Το work with title Implementation of complex signal processing applications using high level synthesis tools on a VERSAL platform by Stavropoulos Alexandros-Andreas is licensed under Creative Commons Attribution 4.0 International
Bibliographic Citation
Alexandros-Andreas Stavropoulos, "Implementation of complex signal processing applications using high level synthesis tools on a VERSAL platform", Diploma Work, School of Electrical and Computer Engineering, Technical University of Crete, Chania, Greece, 2024
https://doi.org/10.26233/heallink.tuc.101129
The growing demand for efficient and scalable hardware architectures to support complex machine learning (ML) and signal processing applications has led to the exploration of versatile platforms like the AMD/Xilinx Versal Adaptive Compute Acceleration Platform (ACAP). This thesis investigates the performance of the Versal VCK190, focusing on its Network-on-Chip (NoC) architecture and its potential for accelerating convolutional neural networks (CNNs) and matrix multiplication tasks.
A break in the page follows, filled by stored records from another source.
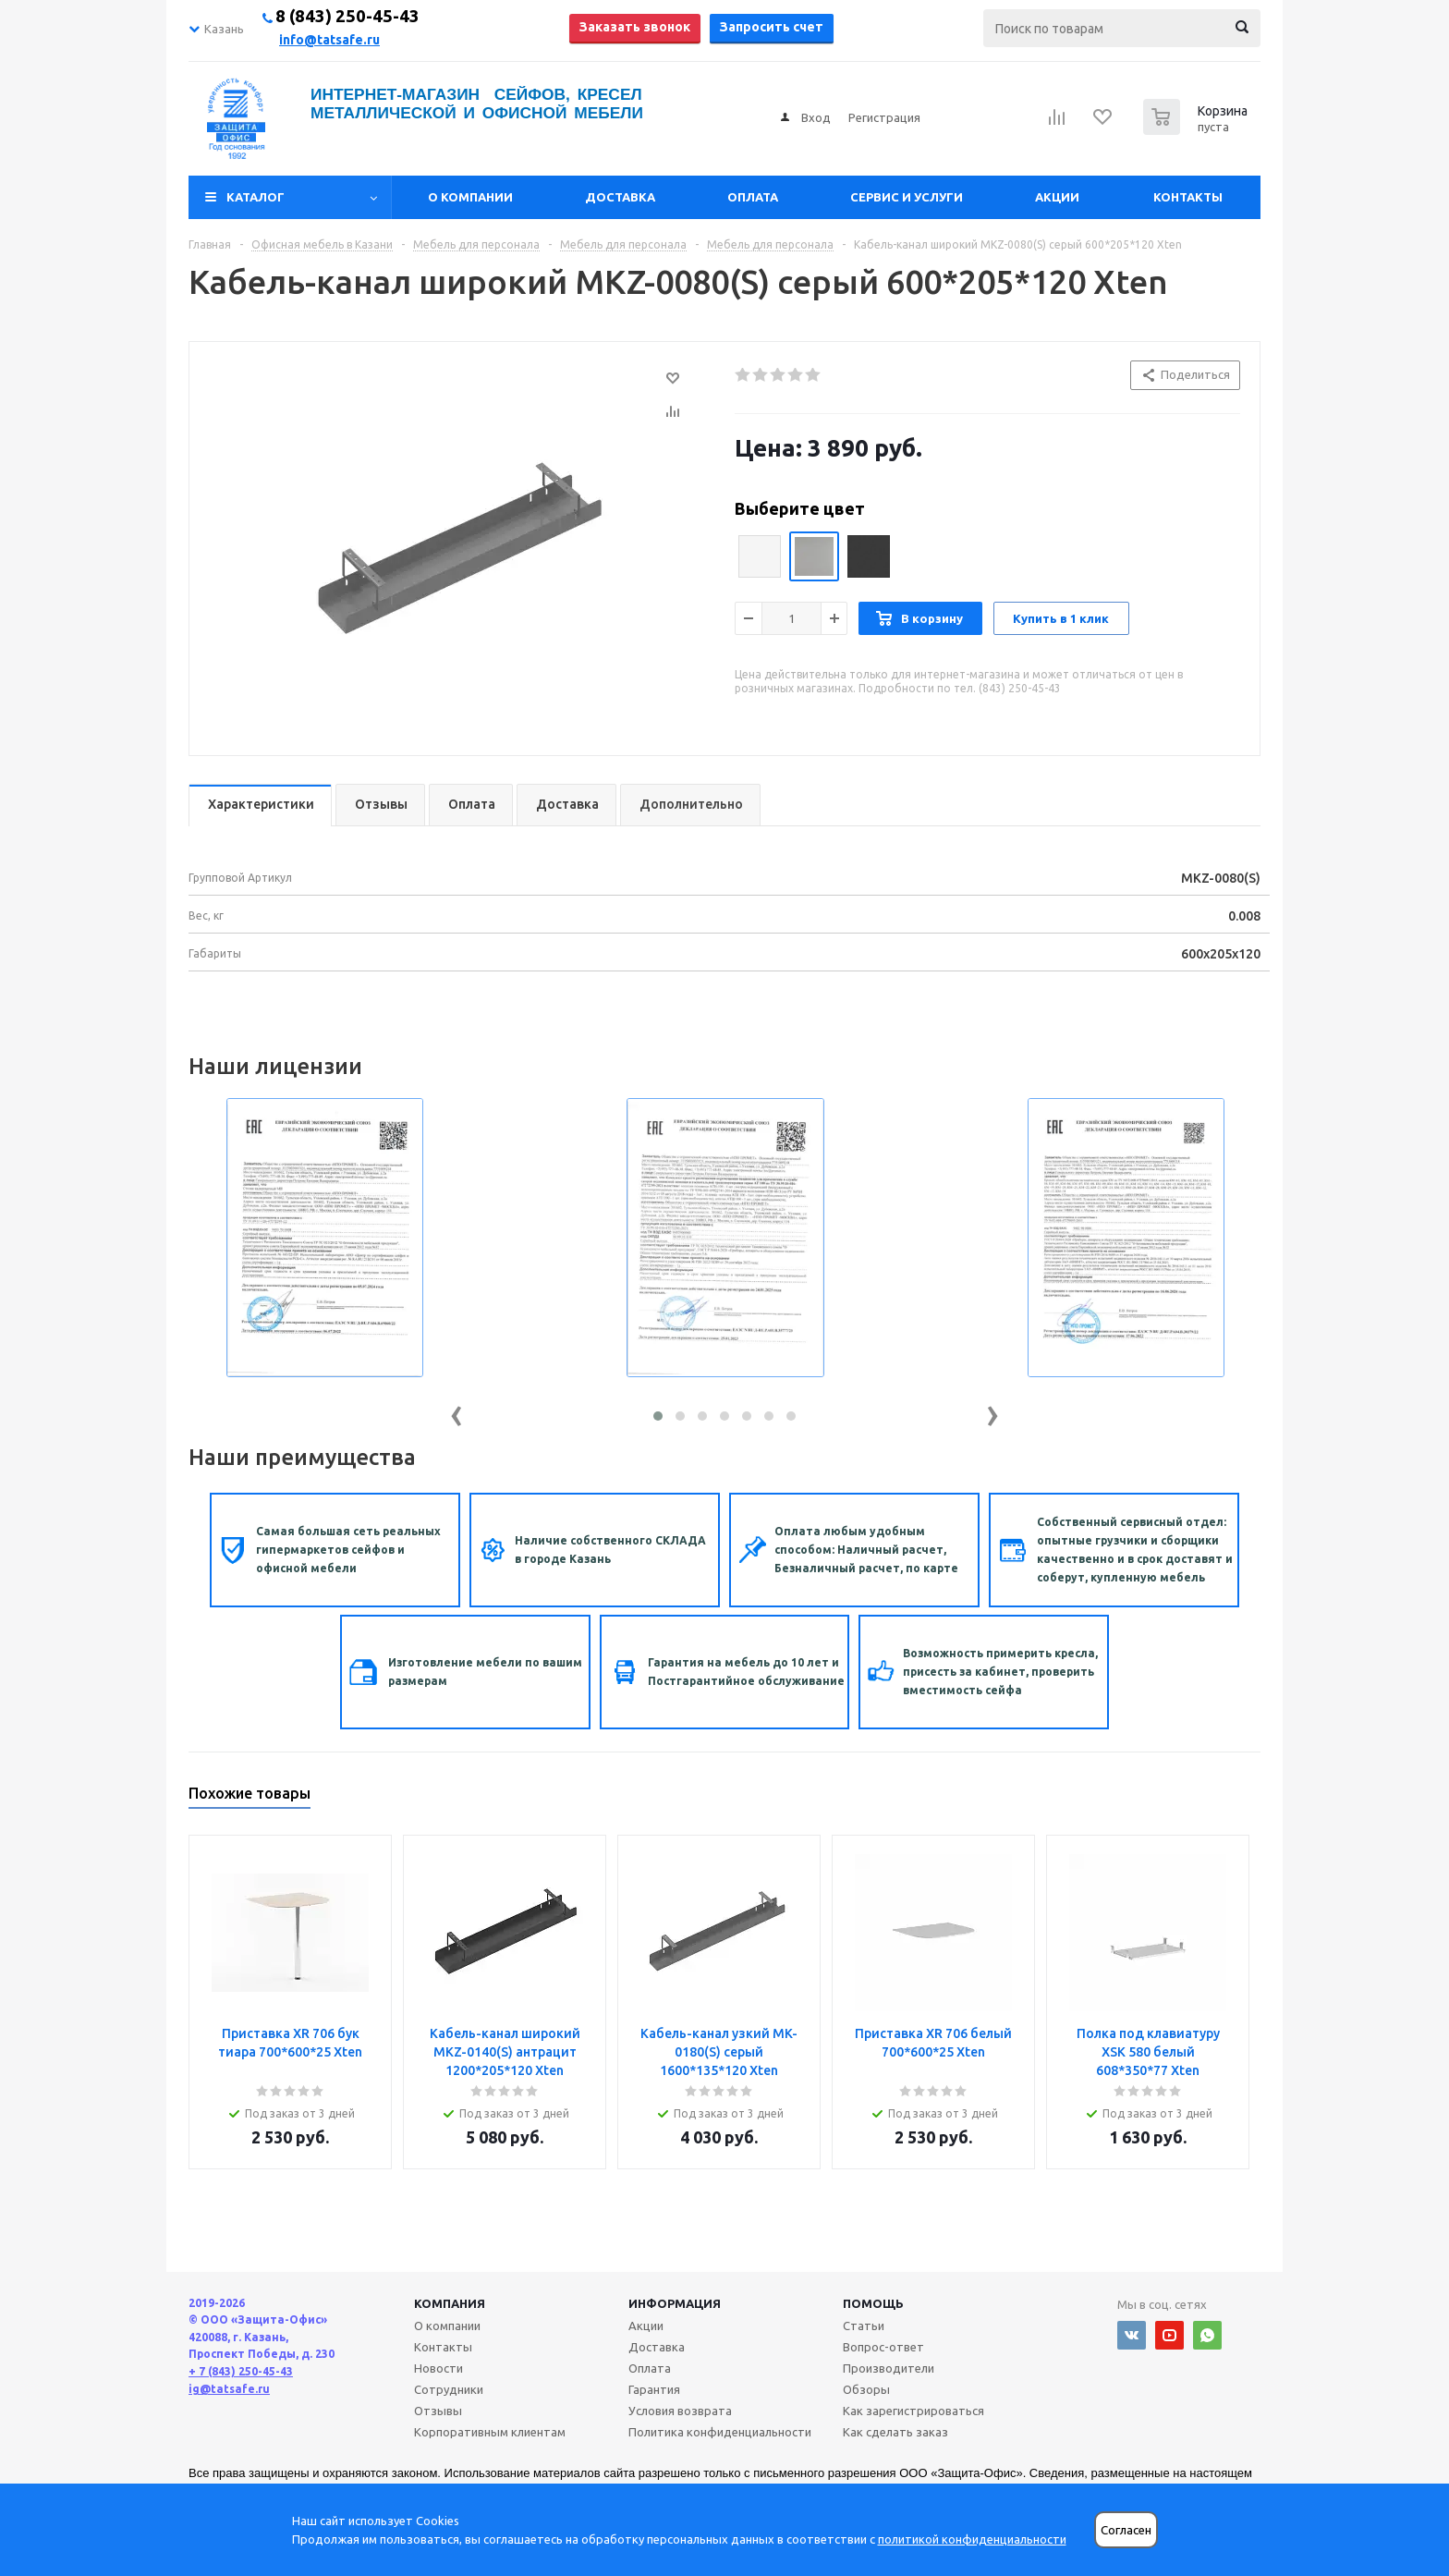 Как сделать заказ (895, 2431)
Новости (438, 2368)
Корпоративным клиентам (490, 2431)
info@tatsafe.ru (329, 39)
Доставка (620, 196)
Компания (449, 2303)
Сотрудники (448, 2389)
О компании (470, 196)
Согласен (1126, 2530)
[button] (658, 1416)
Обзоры (866, 2389)
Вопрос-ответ (883, 2346)
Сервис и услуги (906, 196)
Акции (1057, 196)
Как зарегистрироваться (913, 2410)
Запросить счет (771, 26)
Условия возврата (680, 2410)
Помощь (873, 2303)
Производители (888, 2368)
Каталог (255, 196)
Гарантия (654, 2389)
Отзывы (438, 2410)
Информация (674, 2303)
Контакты (1188, 196)
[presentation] (456, 1412)
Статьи (863, 2325)
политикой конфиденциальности (972, 2539)
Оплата (752, 196)
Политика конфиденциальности (719, 2431)
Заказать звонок (634, 26) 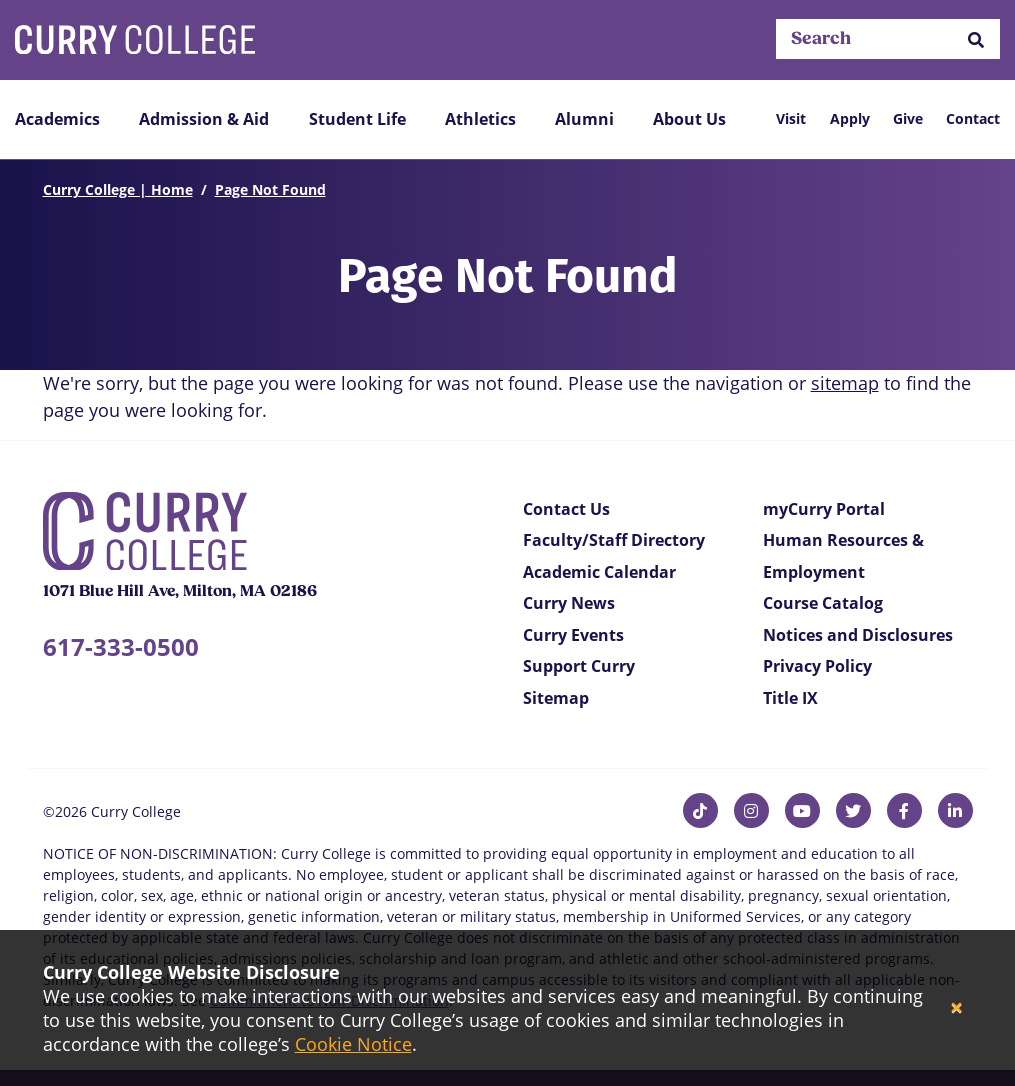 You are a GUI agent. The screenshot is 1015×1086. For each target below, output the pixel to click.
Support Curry (579, 666)
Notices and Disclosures (858, 635)
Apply (850, 118)
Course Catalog (823, 603)
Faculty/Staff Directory (614, 540)
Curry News (569, 603)
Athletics (480, 119)
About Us (689, 119)
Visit (791, 118)
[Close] (956, 1008)
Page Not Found (270, 189)
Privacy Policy (817, 666)
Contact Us (566, 509)
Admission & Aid (204, 119)
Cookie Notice (353, 1044)
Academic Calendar (599, 572)
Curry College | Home (118, 189)
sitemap (845, 383)
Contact (973, 118)
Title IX (790, 698)
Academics (57, 119)
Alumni (584, 119)
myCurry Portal (824, 509)
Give (908, 118)
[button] (976, 39)
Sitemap (556, 698)
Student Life (357, 119)
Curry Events (573, 635) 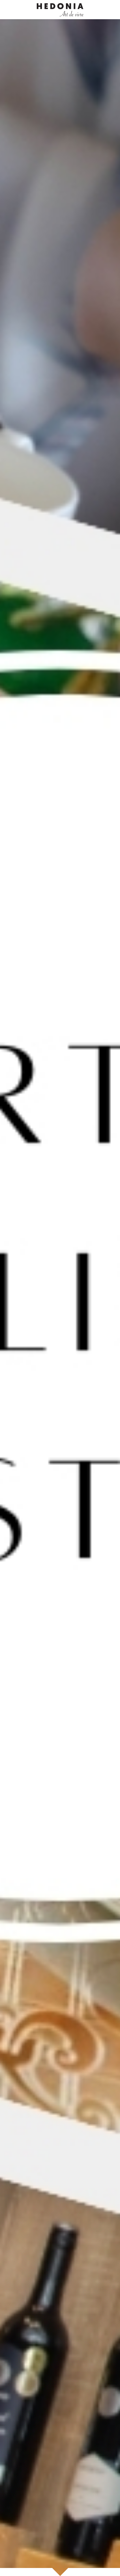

By leveraging the Vitis and Vitis AI development environments, benchmarks for CNN models and matrix operations were deployed to evaluate the throughput and efficiency of the NoC. The results demonstrate the strengths of the Versal platform in managing highperformance AI workloads, while also revealing areas where optimizations could improve performance, particularly in real-time applications. Key contributions of this work include the development of custom benchmarks for CNNs and matrix multiplication, a thorough evaluation of NoC throughput and performance analysis based on real-time AI inference. The findings offer valuable insights into the capabilities and limitations of the Versal architecture for heterogeneous computing applications.